Oleh : Akhmad Muwafik Saleh*
Setiap mahkluk hidup apabila ingin menaikkan kualitas dirinya, selalu melalui mekanisme puasa. Perhatikan ulat, disaat ingin merubah dirinya menjadi lebih baik, dia melakukan puasa dengan menjadi kepompong. Ular disaat ingin merubah kulitnya, juga melalui mekanisme puasa. Bahkan beberapa hewan seperti kura-kura, katak, beruang dan lain sebagainya, apabila ingin lebih bisa bertahan dalam cuaca ekstrem mereka berpuasa dengan melakukan hibernasi. Yaitu dengan cara tidak makan dan minum guna menghemat energi, terutama selama musim dingin saat terjadi kelangkaan makanan, membakar cadangan energi, lemak tubuh, dengan perlahan.
Tumbuhan juga memiliki mekanisme berpuasa yang disebut dormansi, di mana biji tidak selalu tumbuh alami dan membutuhkan lingkungan yang tepat untuk mulai berkecambah. Selama dormansi, metabolisme diperlambat dan biji mengandalkan cadangan pada keping biji/kotiledon.
Demikian pula dengan manusia. Dahulu, seseorang jika ingin memiliki kesaktian yang mandraguna, mereka melakukan puasa dengan cara bersemedi di tempat-tempat tersembunyi dan menahan makan minum selama proses tersebut. Setelah sekian lama melakukan laku yang demikian, dapatlah dipastikan mereka akan memiliki kesaktian yang hebat.

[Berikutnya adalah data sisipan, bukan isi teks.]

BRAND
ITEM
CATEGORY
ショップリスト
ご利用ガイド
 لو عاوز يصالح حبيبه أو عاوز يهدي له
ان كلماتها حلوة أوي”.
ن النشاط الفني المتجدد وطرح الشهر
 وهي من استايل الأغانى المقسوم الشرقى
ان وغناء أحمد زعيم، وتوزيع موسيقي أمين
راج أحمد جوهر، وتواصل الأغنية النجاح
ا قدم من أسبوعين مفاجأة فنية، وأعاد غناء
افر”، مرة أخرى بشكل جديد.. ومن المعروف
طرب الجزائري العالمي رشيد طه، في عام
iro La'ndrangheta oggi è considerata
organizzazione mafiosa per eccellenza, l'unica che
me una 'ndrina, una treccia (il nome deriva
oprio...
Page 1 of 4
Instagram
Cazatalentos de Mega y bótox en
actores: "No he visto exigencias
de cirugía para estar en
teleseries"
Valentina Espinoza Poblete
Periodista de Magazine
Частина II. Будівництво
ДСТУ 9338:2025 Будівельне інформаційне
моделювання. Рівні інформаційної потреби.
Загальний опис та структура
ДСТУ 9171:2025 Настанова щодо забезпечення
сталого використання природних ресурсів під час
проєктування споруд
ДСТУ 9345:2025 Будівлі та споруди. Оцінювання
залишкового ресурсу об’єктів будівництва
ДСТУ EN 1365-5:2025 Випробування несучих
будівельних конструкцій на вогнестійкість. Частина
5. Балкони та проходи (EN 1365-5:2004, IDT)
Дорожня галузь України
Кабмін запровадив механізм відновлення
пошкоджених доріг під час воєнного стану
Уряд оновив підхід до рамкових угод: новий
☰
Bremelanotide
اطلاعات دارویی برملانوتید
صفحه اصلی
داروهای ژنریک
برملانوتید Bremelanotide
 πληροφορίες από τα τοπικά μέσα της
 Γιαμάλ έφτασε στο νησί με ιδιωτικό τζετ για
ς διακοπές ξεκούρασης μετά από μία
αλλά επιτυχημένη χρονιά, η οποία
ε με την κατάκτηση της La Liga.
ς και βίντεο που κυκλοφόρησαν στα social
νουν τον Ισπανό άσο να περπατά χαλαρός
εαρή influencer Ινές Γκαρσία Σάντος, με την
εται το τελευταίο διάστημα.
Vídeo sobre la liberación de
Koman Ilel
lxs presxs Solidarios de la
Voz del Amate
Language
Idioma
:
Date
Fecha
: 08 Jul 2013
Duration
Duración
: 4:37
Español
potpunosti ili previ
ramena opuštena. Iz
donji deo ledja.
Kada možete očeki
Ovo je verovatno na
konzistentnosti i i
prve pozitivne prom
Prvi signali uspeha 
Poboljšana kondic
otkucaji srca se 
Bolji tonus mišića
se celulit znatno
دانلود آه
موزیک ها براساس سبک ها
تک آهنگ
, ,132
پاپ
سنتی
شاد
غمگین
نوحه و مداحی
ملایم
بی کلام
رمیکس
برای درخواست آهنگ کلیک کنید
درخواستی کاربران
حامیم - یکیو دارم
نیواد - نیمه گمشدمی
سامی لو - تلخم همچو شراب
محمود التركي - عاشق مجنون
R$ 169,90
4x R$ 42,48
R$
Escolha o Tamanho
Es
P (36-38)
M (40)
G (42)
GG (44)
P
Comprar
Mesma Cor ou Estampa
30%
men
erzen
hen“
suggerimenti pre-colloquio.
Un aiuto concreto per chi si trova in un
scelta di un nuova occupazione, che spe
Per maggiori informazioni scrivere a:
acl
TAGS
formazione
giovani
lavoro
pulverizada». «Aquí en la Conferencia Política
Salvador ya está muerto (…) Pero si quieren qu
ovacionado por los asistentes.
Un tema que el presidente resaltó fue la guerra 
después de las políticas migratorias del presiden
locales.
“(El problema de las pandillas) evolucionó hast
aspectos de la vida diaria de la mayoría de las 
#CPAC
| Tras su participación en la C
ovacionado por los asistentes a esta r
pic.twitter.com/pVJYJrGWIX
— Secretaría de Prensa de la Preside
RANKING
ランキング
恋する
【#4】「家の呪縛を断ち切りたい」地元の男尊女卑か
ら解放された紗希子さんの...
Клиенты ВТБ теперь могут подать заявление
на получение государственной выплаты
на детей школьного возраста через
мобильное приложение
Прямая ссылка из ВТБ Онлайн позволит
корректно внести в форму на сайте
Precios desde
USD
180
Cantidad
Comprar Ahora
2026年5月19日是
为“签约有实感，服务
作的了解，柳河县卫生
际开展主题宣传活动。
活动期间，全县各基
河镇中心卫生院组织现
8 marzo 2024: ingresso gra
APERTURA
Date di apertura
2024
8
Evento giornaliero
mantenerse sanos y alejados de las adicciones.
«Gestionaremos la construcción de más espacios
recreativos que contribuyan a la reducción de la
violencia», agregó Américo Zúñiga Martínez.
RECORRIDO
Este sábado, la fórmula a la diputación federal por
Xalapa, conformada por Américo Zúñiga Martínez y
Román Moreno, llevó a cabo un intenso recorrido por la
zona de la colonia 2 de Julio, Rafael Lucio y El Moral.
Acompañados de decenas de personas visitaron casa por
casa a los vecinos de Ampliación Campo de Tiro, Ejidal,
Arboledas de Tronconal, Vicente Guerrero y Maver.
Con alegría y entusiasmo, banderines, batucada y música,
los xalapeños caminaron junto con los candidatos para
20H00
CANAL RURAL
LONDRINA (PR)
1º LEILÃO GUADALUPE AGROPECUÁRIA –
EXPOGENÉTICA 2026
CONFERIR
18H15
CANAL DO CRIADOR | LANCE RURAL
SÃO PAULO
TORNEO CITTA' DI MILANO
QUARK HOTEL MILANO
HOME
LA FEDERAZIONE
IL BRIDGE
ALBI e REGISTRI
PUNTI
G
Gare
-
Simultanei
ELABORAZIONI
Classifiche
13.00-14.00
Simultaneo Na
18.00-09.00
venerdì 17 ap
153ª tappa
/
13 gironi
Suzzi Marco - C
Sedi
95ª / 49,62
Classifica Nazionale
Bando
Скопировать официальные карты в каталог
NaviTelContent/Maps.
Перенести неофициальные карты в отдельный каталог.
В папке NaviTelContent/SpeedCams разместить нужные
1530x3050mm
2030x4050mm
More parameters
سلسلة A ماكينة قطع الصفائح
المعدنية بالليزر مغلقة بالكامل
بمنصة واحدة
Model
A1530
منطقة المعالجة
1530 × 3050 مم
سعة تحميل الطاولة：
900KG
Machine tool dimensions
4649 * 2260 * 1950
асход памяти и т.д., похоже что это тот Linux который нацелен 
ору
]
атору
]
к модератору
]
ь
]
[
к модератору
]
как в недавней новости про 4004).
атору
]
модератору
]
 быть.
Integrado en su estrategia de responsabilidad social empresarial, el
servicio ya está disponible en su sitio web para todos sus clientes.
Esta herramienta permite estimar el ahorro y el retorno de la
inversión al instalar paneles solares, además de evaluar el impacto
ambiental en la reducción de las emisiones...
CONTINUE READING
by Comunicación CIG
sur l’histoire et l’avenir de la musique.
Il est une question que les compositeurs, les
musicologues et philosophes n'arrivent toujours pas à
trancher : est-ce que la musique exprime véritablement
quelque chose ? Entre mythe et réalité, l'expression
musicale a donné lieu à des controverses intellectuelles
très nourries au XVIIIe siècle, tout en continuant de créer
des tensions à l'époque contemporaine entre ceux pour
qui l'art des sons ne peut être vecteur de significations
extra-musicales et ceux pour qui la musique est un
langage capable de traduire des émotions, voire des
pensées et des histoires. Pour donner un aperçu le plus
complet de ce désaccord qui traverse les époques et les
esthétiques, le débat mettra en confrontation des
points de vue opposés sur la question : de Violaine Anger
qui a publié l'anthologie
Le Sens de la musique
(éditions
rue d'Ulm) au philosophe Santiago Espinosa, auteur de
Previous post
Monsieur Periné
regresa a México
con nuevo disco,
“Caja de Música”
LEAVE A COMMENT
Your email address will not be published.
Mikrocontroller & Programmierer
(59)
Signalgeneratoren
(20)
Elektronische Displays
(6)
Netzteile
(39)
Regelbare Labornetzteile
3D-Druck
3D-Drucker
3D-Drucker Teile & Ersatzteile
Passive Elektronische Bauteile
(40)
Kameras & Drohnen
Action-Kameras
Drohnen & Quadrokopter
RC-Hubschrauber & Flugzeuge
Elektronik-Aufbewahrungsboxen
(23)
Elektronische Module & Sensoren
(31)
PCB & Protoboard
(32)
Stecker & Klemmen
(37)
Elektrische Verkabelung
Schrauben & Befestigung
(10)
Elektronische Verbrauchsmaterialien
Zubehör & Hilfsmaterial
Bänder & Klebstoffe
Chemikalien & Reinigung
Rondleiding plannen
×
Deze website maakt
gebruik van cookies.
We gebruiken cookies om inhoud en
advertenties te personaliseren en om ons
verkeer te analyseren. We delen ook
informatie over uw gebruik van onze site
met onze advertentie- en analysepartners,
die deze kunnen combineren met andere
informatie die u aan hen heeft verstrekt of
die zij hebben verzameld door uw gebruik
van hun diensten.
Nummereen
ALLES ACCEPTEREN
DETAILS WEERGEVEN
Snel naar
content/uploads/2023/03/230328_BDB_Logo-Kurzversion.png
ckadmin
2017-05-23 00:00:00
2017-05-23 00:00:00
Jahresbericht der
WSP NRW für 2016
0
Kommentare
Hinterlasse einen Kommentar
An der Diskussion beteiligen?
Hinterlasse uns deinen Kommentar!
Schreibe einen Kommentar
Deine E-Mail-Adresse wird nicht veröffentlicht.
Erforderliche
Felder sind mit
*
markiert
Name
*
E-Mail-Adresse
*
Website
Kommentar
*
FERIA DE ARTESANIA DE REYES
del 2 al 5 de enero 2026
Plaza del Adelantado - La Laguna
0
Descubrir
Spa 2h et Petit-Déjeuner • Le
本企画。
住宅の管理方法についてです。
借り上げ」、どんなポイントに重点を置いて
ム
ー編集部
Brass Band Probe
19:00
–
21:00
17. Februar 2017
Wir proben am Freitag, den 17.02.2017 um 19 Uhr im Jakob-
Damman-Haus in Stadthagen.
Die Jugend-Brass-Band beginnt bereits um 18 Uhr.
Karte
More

Allah Subhanahu Wa Ta’ala sang pencipta kehidupan telah menjadikan puasa sebagai mekanisme peningkatan kualitas diri makhluk hidup dengan berbagai caranya sendiri-sendiri. Puasa Ramadan semenjak awal telah dicanangkan oleh Allah sebagai mekanisme itu sehingga menjadi Amaliah wajib ada setiap generasi demi generasi umat-umat sebelum umat Muhammad. Hal ini terungkap dari firman Allah tentang kewajiban puasa
يَٰٓأَيُّهَا ٱلَّذِينَ ءَامَنُواْ كُتِبَ عَلَيۡكُمُ ٱلصِّيَامُ كَمَا كُتِبَ عَلَى ٱلَّذِينَ مِن قَبۡلِكُمۡ لَعَلَّكُمۡ تَتَّقُونَ
[Surat Al-Baqarah: 183]
Wahai orang-orang yang beriman! Diwajibkan atas kamu berpuasa sebagaimana diwajibkan atas orang sebelum kamu agar kamu bertakwa,
Berdasarkan firman nya ini Allah memberikan isyarat bahwa Puncak kualitas dari seorang diri manusia adalah Taqwa. Hal ini juga ditegaskan dalam firman Allah :
يَٰٓأَيُّهَا ٱلنَّاسُ إِنَّا خَلَقۡنَٰكُم مِّن ذَكَرٖ وَأُنثَىٰ وَجَعَلۡنَٰكُمۡ شُعُوبٗا وَقَبَآئِلَ لِتَعَارَفُوٓاْۚ إِنَّ أَكۡرَمَكُمۡ عِندَ ٱللَّهِ أَتۡقَىٰكُمۡۚ إِنَّ ٱللَّهَ عَلِيمٌ خَبِيرٞ
[Surat Al-Hujurat: 13]
Wahai manusia! Sungguh, Kami telah menciptakan kamu dari seorang laki-laki dan seorang perempuan, kemudian Kami jadikan kamu berbangsa-bangsa dan bersuku-suku agar kamu saling mengenal. Sesungguhnya yang paling mulia di antara kamu di sisi Allah ialah orang yang paling bertakwa. Sungguh, Allah Maha Mengetahui, Mahateliti.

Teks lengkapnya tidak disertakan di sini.